Using the nearly completed façade of the new Paul Revere School as a background, State Treasurer and gubernatorial candidate Tim Cahill handed over a $9.6 million check to the city last Friday.
Masons put the finishing touches on brickwork around a towering archway that frames the front of the school last Friday, and meanwhile, those officials paying their salaries gathered below to discuss the innovative way in which they gathered the cash.
When it came time to build the Paul Revere, things had gotten expensive and the city was in a bind for financing.
It was at that point that the Massachusetts School Building Authority (MSBA), under the direction of Katherine Craven and Cahill, negotiated with the city to allow an innovative new low-interest loan program.
That was in addition to the existing new way in which the MSBA now funds school construction, which is done up front rather than through a reimbursement system.
“These plaques up here,” said Mayor Tom Ambrosino, pointing to stone plaques salvaged from the old school and incorporated into the masonry of the new school, “were saved from the old Paul Revere School, which was more than 100 years old. So, we have some old with the new here…It was the MSBA’s flexibility in advocating this low-interest loan program that allowed this building to be built…We’ve done a great deal of school building, but with the MSBA’s help.”
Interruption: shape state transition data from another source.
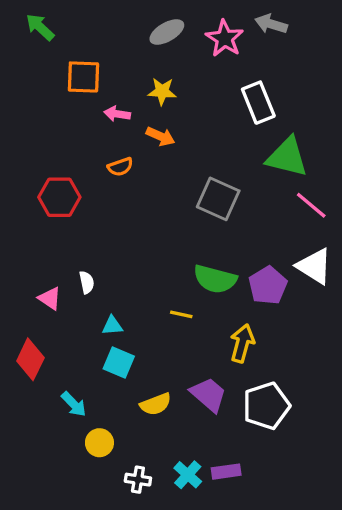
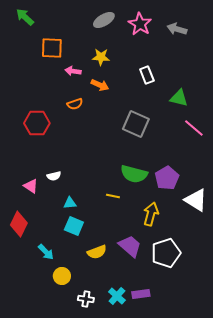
gray arrow: (271, 24) -> (177, 29), moved
white rectangle: (258, 103) -> (147, 75), moved, size x0.7
green triangle: (287, 157) -> (179, 98), size x0.7
white triangle: (314, 266) -> (196, 200), moved
white semicircle: (87, 282) -> (54, 176), turned 88

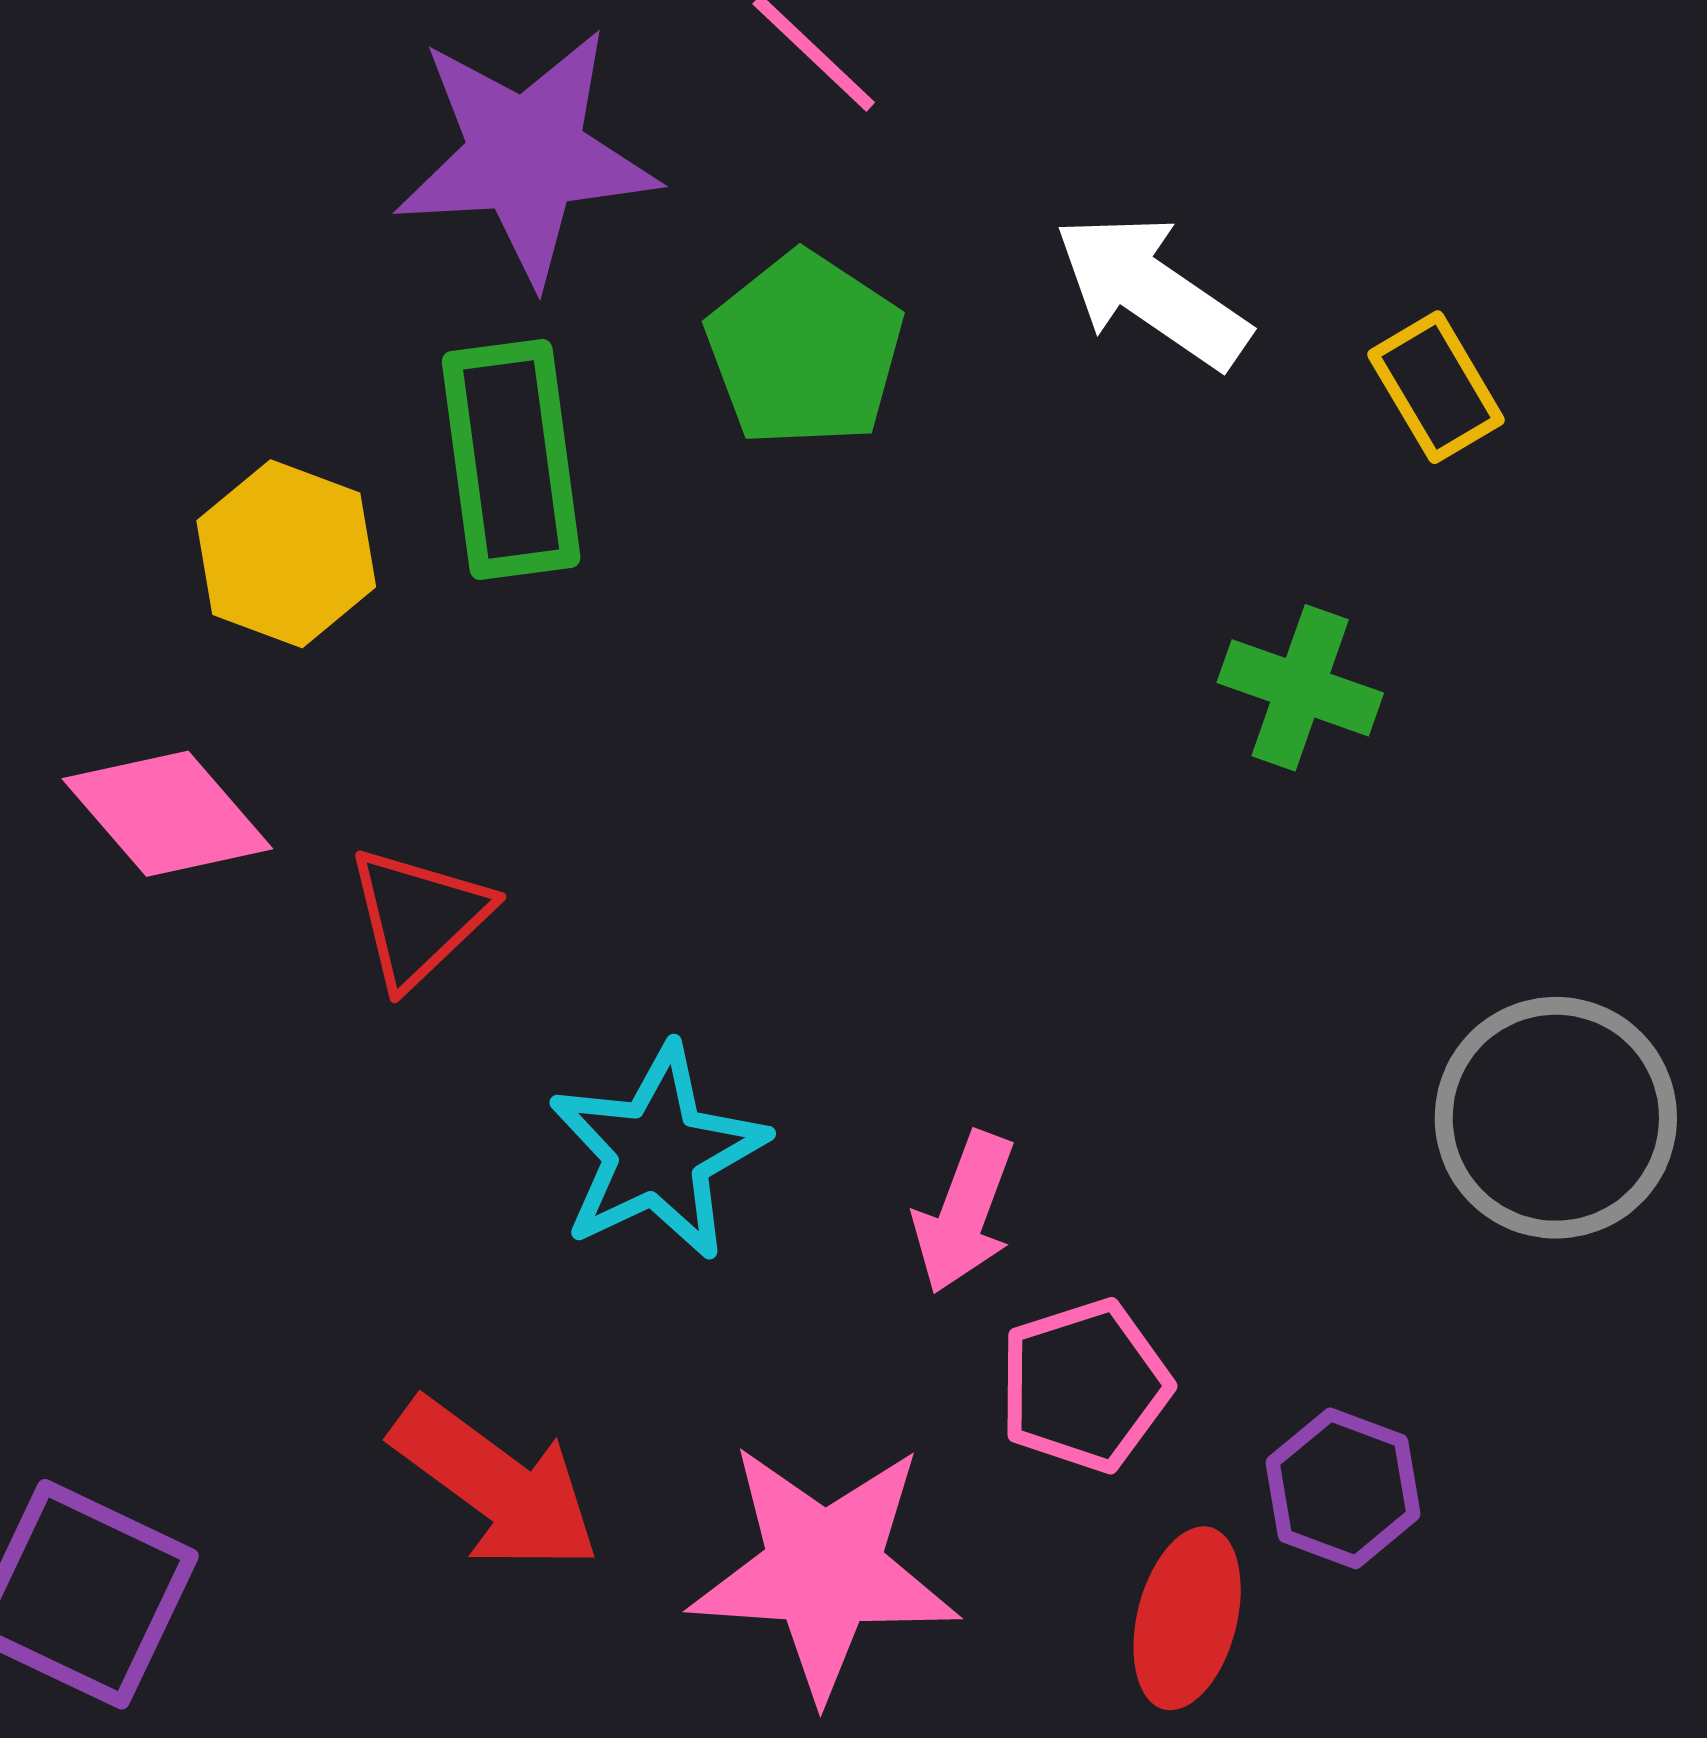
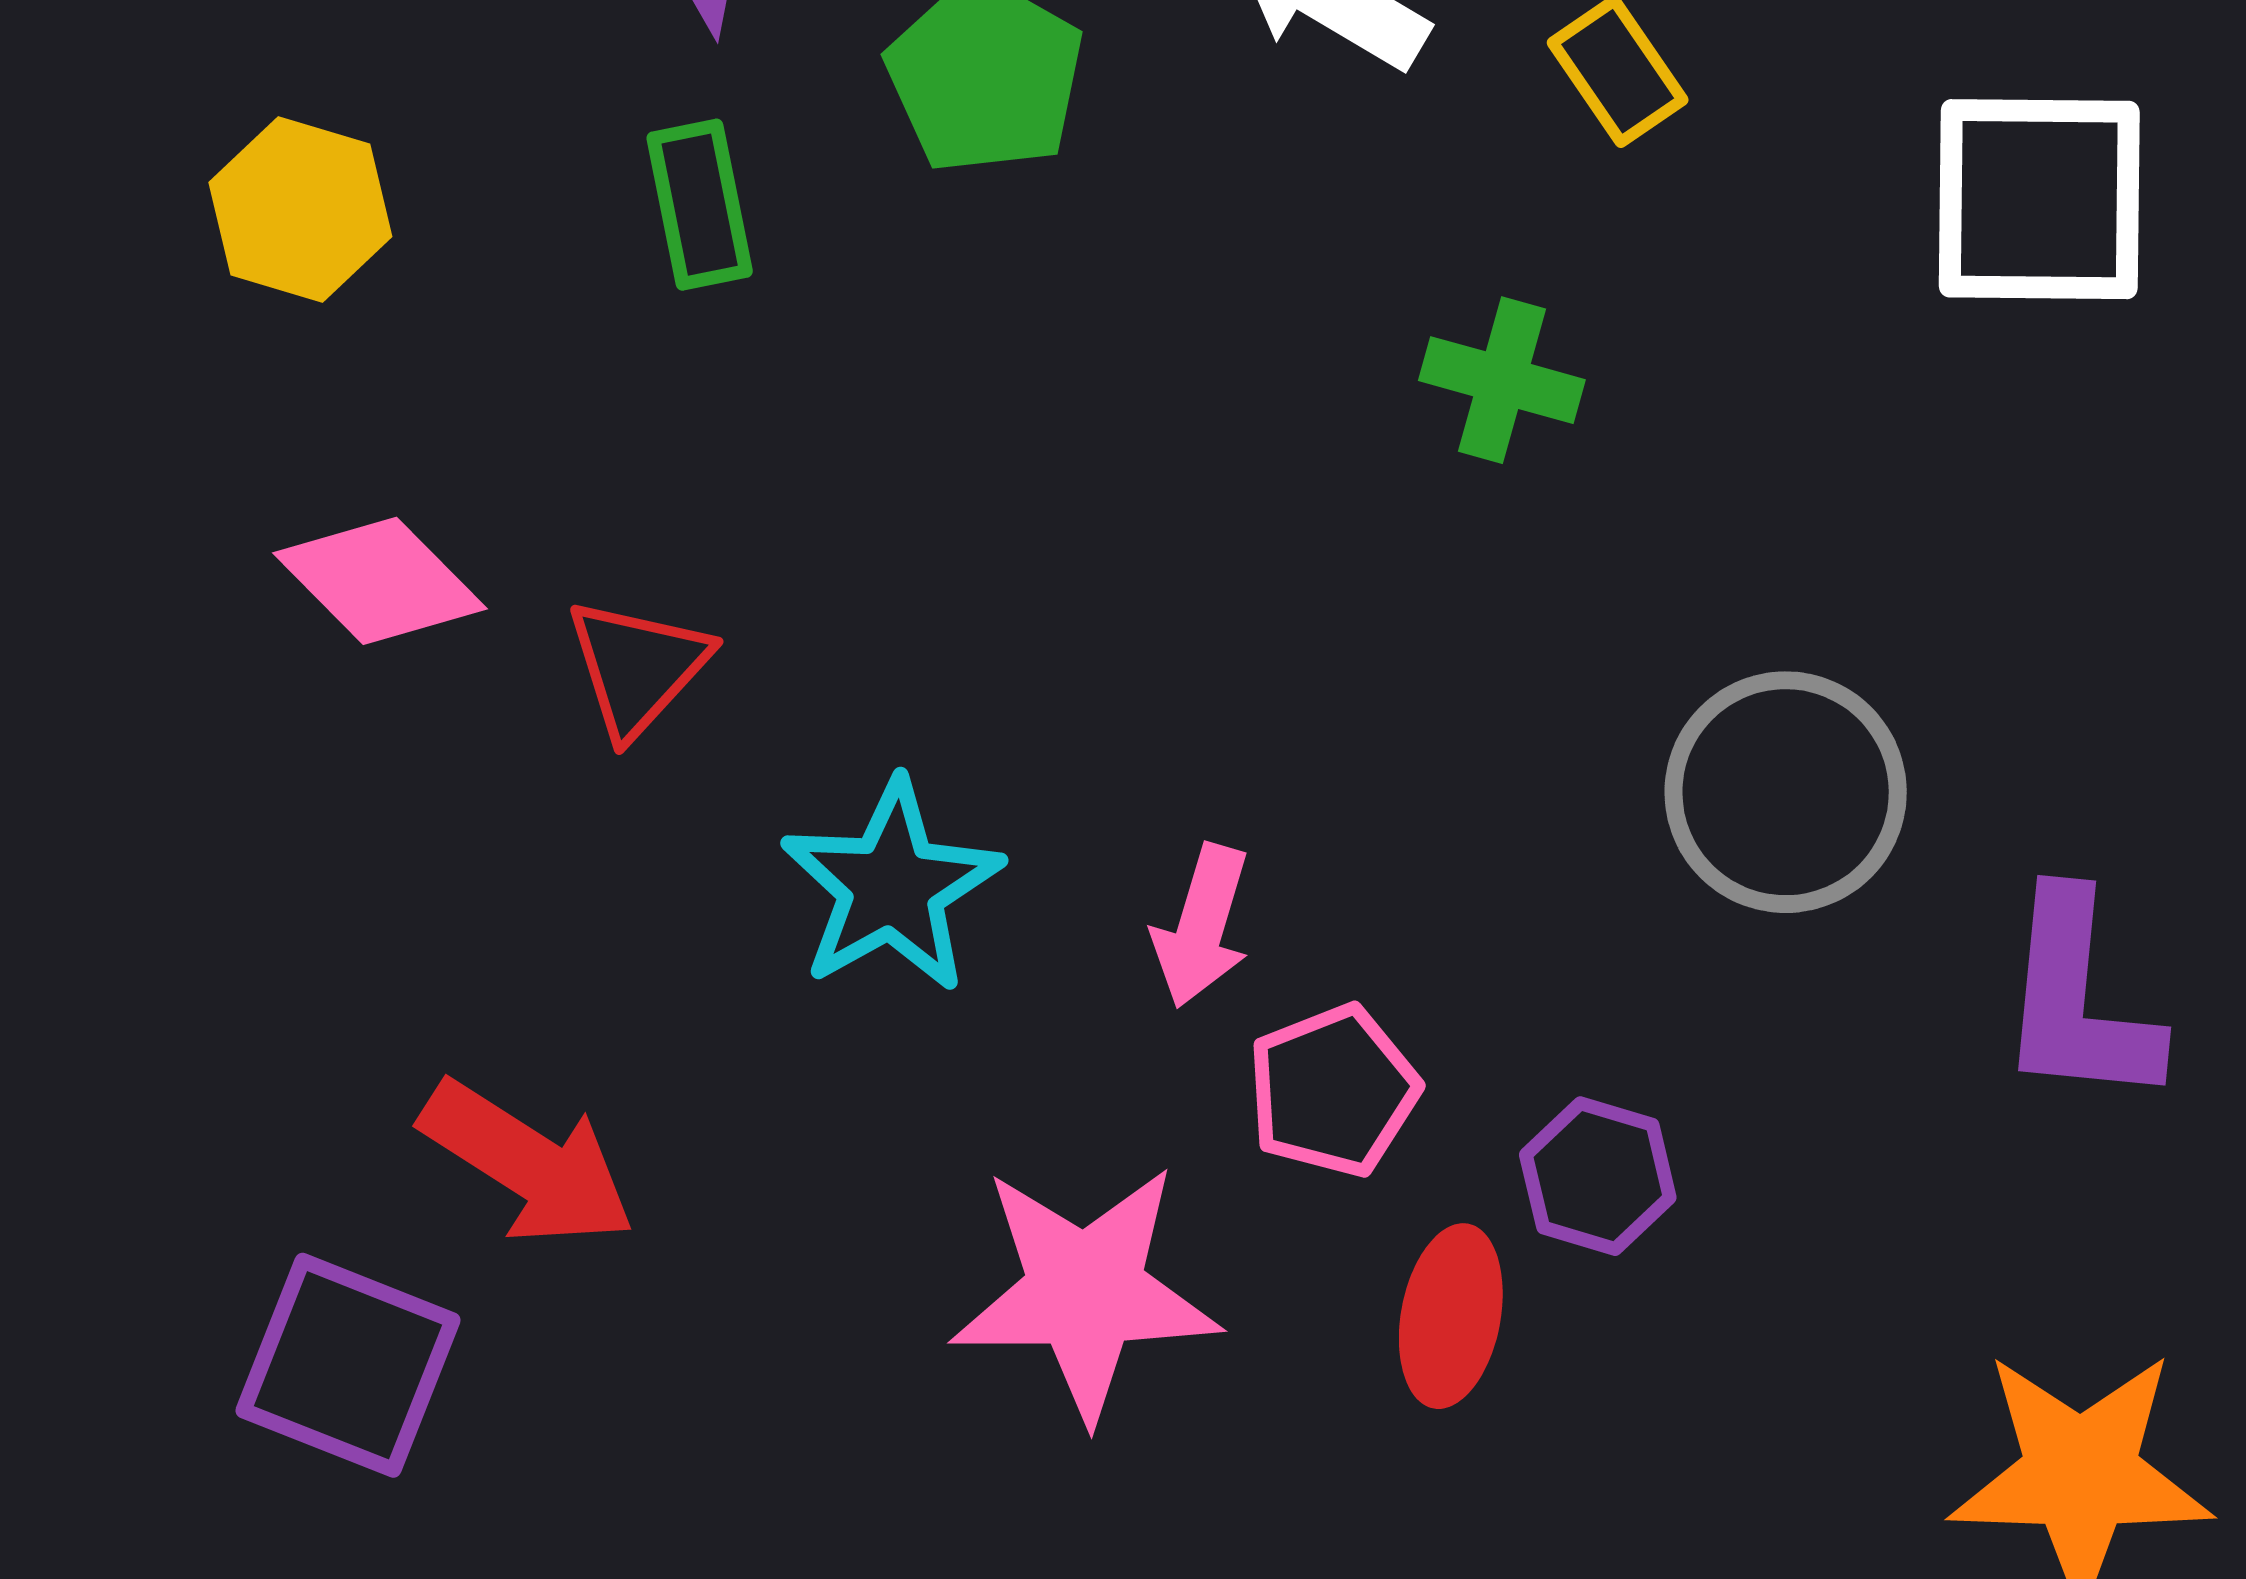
green rectangle: (511, 460) -> (700, 205), size x0.7
yellow hexagon: (286, 554) -> (300, 210), moved
red arrow: (496, 1485) -> (528, 1163), moved

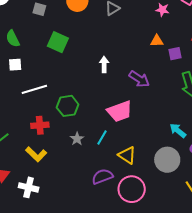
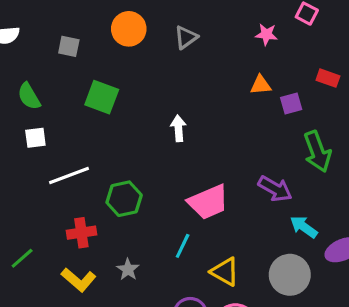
purple arrow: (139, 79) -> (275, 189), moved
gray star: (77, 139) -> (128, 269), moved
Revere is the first school district in the state to utilize the new low-interest loan program.
Cahill said he was proud that the city and the MSBA were able to find a solution that worked.
“We found the most fiscally and educationally appropriate solution to the problems at the school,” he said. “This check represents a significant investment in the future of Revere’s children…This will remain a school that will feel like it’s always been here. This fits and I’m proud of it.”
Cahill also pointed out that the funding for the Paul Revere was done in advance, and so there was no wasted money put towards interest.
A press release from his office pointed out that, statewide, timely payments from the MSBA have saved $2.9 billion in interest costs.
“I saw a report on TV the other night that detailed how the state highway department was so late in paying its bills that it owed contractors more than $1 million in interest,” he said. “That’s $1 million we don’t have right now. We give people their money early and not late. We would never waste money like that. That’s not how we operate at the MSBA.”
Said Craven, “This is the fruits of our labor. This is reform in action.”
The new Paul Revere School is slated to finish construction some time in late spring. It will house students for the first time in the fall of 2010.